### Exercise details
Reproduce exactly the line with "The image size is (404, 1856)." and the lines after it. Stop at the last line of the data and include nothing else.

==========

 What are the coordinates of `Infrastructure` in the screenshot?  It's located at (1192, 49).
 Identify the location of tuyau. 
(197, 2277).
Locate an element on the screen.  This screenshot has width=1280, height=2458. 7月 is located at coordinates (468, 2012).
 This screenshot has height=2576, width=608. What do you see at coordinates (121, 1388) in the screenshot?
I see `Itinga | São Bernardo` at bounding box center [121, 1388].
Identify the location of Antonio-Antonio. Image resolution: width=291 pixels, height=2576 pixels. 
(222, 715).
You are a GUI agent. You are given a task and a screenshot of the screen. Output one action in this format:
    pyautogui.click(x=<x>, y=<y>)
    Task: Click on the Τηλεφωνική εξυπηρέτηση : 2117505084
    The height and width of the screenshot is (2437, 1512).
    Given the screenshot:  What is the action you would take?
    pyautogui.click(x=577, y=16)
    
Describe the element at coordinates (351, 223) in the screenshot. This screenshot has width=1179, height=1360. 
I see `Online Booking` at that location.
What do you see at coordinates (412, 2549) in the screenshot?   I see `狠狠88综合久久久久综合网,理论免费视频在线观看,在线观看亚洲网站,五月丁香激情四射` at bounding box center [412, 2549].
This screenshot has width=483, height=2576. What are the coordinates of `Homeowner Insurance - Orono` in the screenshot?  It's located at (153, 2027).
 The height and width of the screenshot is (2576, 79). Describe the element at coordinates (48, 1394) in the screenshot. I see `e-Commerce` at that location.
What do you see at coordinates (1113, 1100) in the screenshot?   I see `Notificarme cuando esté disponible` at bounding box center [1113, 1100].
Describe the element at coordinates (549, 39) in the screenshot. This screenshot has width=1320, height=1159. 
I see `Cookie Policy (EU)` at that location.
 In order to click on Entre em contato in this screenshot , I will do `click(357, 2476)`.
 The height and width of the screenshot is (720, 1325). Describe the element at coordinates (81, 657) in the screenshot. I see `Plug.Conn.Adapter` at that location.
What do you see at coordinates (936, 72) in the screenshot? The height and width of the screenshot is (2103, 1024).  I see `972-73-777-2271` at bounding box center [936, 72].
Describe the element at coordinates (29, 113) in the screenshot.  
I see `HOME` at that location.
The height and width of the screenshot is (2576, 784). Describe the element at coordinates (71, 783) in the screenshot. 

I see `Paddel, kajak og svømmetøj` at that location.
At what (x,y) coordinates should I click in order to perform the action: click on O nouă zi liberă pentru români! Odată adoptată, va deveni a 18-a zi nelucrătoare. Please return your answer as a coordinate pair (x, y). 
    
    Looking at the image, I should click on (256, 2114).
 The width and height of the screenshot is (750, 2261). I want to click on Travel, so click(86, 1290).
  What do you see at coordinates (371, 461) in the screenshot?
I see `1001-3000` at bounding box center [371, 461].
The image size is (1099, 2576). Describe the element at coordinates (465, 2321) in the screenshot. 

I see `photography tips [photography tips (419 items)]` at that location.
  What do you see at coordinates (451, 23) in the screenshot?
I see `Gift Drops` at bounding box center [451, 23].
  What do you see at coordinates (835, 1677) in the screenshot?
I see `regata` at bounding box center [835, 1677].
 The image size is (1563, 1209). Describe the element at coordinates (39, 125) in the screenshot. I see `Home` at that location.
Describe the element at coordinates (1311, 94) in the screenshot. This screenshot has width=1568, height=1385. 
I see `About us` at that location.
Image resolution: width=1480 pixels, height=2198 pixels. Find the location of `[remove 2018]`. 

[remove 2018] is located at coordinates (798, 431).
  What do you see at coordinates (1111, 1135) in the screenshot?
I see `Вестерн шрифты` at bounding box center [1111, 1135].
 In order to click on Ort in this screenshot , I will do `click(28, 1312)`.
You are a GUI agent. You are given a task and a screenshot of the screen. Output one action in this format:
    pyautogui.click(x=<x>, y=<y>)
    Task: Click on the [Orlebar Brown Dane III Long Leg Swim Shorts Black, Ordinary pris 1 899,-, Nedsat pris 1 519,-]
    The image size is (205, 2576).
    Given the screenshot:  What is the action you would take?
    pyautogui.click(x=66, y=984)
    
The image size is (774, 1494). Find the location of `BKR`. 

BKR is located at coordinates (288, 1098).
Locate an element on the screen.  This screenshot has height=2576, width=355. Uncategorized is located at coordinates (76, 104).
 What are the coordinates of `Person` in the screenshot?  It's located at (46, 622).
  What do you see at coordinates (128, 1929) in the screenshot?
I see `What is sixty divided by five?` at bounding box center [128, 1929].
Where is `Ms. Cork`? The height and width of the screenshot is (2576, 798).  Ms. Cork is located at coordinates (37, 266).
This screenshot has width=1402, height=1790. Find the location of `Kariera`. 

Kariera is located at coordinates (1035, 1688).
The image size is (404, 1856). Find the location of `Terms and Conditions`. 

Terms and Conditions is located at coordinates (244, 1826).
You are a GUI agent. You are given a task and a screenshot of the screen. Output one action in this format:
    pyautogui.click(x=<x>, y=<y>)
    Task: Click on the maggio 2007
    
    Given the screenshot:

==========

### The completed task
The image size is (404, 1856). Find the location of `Terms and Conditions`. 

Terms and Conditions is located at coordinates (244, 1826).
You are a GUI agent. You are given a task and a screenshot of the screen. Output one action in this format:
    pyautogui.click(x=<x>, y=<y>)
    Task: Click on the maggio 2007
    
    Given the screenshot:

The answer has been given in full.